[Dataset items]

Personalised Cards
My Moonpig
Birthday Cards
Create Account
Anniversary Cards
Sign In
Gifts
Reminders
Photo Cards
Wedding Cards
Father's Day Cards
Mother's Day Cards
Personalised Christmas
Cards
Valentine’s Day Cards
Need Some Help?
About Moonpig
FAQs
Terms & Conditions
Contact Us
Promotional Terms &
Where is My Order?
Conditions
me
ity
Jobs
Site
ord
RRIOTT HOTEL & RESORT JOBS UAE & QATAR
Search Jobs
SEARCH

---

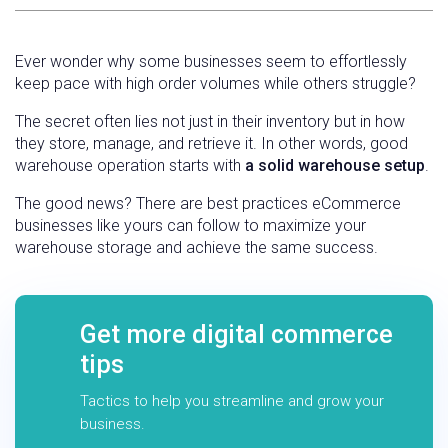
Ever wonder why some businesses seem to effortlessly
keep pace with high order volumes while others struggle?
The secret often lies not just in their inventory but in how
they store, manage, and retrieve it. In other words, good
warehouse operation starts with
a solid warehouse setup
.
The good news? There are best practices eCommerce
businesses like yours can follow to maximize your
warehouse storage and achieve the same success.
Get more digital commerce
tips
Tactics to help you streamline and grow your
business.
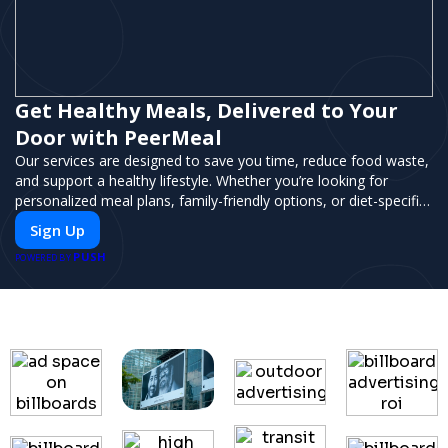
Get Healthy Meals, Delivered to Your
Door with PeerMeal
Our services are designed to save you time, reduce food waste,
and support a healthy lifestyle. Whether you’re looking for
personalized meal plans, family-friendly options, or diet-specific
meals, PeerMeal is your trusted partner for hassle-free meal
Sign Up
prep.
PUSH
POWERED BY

▸ THE PROBLEM: How would the lines above read from the one with "businesses like yours" to the one with "Door with PeerMeal", inclusive, with no pictures? Write them out exactly.

▸ WRITTEN ANSWER:
businesses like yours can follow to maximize your
warehouse storage and achieve the same success.
Get more digital commerce
tips
Tactics to help you streamline and grow your
business.
Get Healthy Meals, Delivered to Your
Door with PeerMeal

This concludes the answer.